[Stored data]
/---

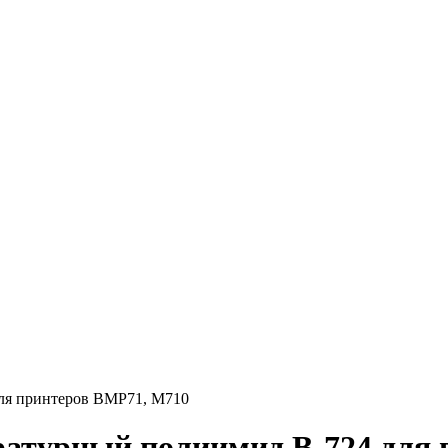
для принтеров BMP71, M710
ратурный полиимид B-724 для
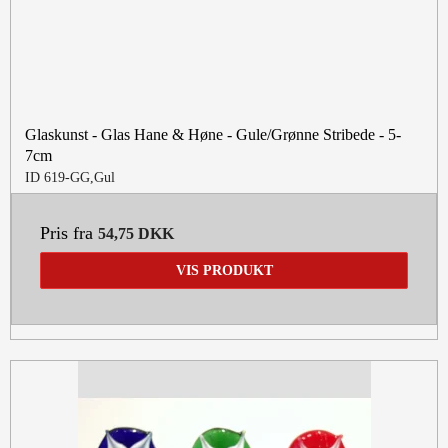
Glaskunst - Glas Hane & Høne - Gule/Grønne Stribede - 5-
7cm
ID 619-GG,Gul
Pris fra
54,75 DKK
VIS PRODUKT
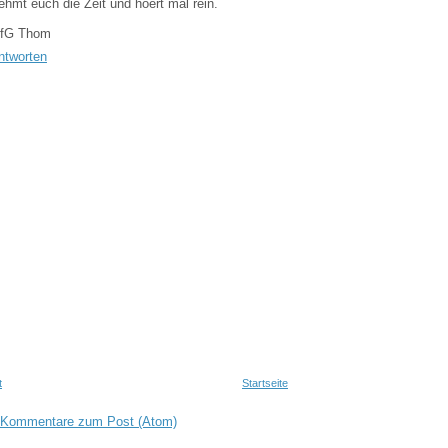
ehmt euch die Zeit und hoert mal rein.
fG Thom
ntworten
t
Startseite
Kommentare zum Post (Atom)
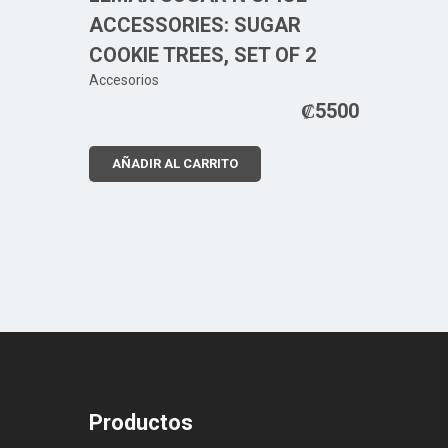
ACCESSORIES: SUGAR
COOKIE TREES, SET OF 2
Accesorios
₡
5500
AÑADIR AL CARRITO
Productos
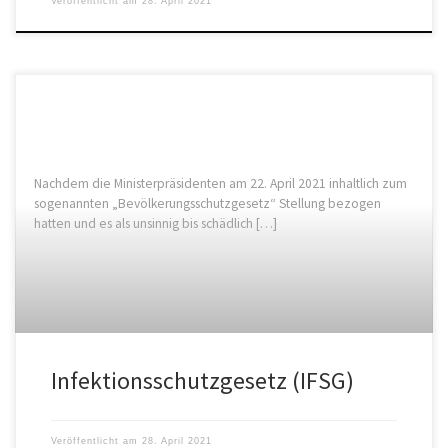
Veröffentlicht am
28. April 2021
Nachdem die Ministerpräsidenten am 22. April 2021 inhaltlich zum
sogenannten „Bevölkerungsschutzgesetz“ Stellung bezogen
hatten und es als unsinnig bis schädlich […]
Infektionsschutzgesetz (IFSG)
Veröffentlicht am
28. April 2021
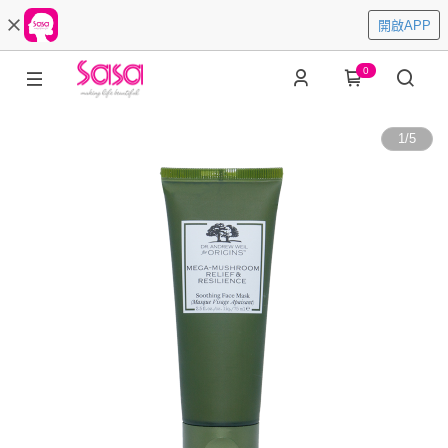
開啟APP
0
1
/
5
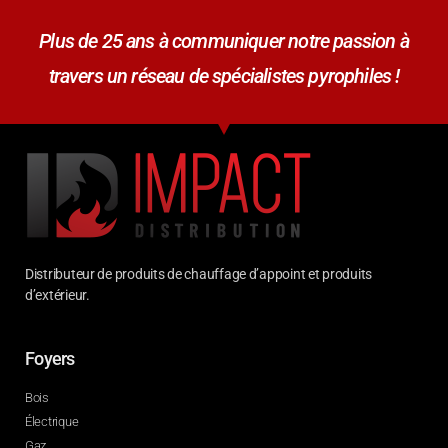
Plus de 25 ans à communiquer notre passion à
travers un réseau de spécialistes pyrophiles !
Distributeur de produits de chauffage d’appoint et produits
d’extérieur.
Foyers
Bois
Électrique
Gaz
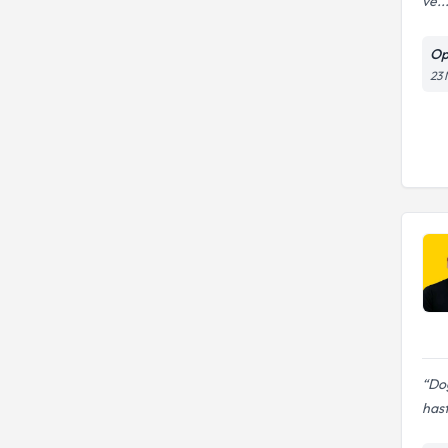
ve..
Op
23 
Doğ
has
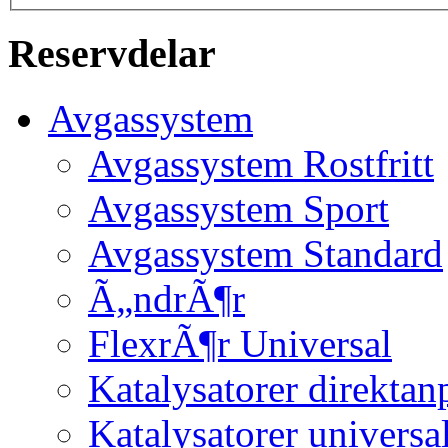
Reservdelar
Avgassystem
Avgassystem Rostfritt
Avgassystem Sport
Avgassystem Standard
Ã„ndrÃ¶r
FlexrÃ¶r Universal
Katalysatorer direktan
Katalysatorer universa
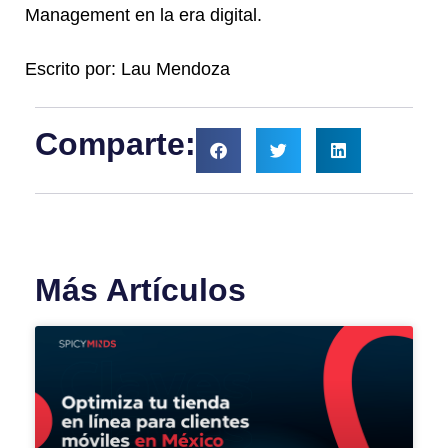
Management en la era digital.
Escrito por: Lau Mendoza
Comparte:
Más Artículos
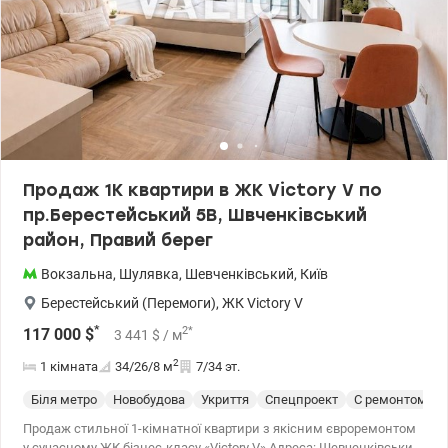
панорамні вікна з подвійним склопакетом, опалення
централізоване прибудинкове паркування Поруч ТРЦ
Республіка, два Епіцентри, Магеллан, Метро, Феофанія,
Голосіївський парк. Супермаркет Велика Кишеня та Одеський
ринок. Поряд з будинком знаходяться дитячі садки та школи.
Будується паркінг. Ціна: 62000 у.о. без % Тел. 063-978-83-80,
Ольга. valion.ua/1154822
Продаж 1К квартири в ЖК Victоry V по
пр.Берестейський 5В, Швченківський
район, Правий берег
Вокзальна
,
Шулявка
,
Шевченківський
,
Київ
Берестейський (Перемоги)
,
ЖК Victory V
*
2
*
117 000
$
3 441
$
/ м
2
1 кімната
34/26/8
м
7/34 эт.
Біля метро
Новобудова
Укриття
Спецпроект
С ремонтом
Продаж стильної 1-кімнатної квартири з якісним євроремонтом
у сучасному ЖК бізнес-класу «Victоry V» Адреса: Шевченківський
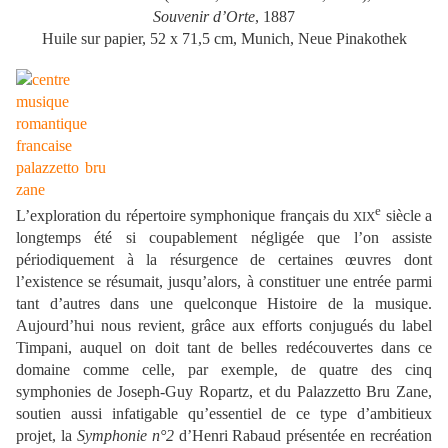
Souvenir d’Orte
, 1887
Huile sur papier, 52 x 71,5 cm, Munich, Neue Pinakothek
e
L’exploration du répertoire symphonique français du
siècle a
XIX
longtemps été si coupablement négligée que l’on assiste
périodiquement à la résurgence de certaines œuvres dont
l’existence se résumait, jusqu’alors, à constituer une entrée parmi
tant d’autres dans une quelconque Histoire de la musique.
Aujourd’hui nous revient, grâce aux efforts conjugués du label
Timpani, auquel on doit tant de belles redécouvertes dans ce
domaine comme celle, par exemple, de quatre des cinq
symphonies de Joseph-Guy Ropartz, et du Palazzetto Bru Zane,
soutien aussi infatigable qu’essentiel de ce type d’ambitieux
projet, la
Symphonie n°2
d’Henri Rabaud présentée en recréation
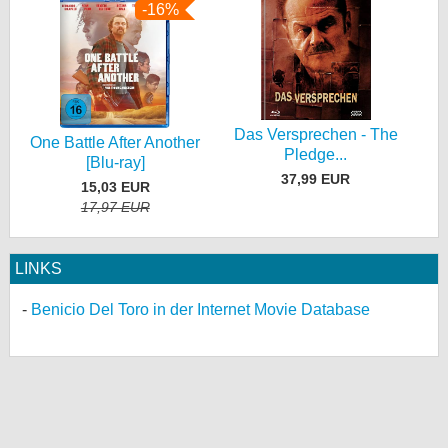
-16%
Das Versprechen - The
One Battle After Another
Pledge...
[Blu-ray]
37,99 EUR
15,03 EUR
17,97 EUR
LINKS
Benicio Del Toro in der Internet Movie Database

\---

PROBLEM DESCRIPTION: Would you transcribe all of the entries above exactly, minus the images?

THE COMPLETED TASK:
для принтеров BMP71, M710
ратурный полиимид B-724 для
Glaskunst - Glas Hane & Høne - Gule/Grønne Stribede - 5-
7cm
ID 619-GG,Gul
Pris fra
54,75 DKK
VIS PRODUKT
ehmt euch die Zeit und hoert mal rein.
fG Thom
ntworten
t
Startseite
Kommentare zum Post (Atom)
ACCESSORIES: SUGAR
COOKIE TREES, SET OF 2
Accesorios
₡
5500
AÑADIR AL CARRITO
Productos
Veröffentlicht am
28. April 2021
Nachdem die Ministerpräsidenten am 22. April 2021 inhaltlich zum
sogenannten „Bevölkerungsschutzgesetz“ Stellung bezogen
hatten und es als unsinnig bis schädlich […]
Infektionsschutzgesetz (IFSG)
Veröffentlicht am
28. April 2021
開啟APP
0
1
/
5
Plus de 25 ans à communiquer notre passion à
travers un réseau de spécialistes pyrophiles !
Distributeur de produits de chauffage d’appoint et produits
d’extérieur.
Foyers
Bois
Électrique
Gaz
ve..
Op
23 
Doğ
has
Reservdelar
Avgassystem
Avgassystem Rostfritt
Avgassystem Sport
Avgassystem Standard
Ã„ndrÃ¶r
FlexrÃ¶r Universal
Katalysatorer direktan
Katalysatorer universa
Management en la era digital.
Escrito por: Lau Mendoza
Comparte:
Más Artículos
панорамні вікна з подвійним склопакетом, опалення
централізоване прибудинкове паркування Поруч ТРЦ
Республіка, два Епіцентри, Магеллан, Метро, Феофанія,
Голосіївський парк. Супермаркет Велика Кишеня та Одеський
ринок. Поряд з будинком знаходяться дитячі садки та школи.
Будується паркінг. Ціна: 62000 у.о. без % Тел. 063-978-83-80,
Ольга. valion.ua/1154822
Продаж 1К квартири в ЖК Victоry V по
пр.Берестейський 5В, Швченківський
район, Правий берег
Вокзальна
,
Шулявка
,
Шевченківський
,
Київ
Берестейський (Перемоги)
,
ЖК Victory V
*
2
*
117 000
$
3 441
$
/ м
2
1 кімната
34/26/8
м
7/34 эт.
Біля метро
Новобудова
Укриття
Спецпроект
С ремонтом
Продаж стильної 1-кімнатної квартири з якісним євроремонтом
у сучасному ЖК бізнес-класу «Victоry V» Адреса: Шевченківський
Souvenir d’Orte
, 1887
Huile sur papier, 52 x 71,5 cm, Munich, Neue Pinakothek
e
L’exploration du répertoire symphonique français du
siècle a
XIX
longtemps été si coupablement négligée que l’on assiste
périodiquement à la résurgence de certaines œuvres dont
l’existence se résumait, jusqu’alors, à constituer une entrée parmi
tant d’autres dans une quelconque Histoire de la musique.
Aujourd’hui nous revient, grâce aux efforts conjugués du label
Timpani, auquel on doit tant de belles redécouvertes dans ce
domaine comme celle, par exemple, de quatre des cinq
symphonies de Joseph-Guy Ropartz, et du Palazzetto Bru Zane,
soutien aussi infatigable qu’essentiel de ce type d’ambitieux
projet, la
Symphonie n°2
d’Henri Rabaud présentée en recréation
-16%
Das Versprechen - The
One Battle After Another
Pledge...
[Blu-ray]
37,99 EUR
15,03 EUR
17,97 EUR
LINKS
Benicio Del Toro in der Internet Movie Database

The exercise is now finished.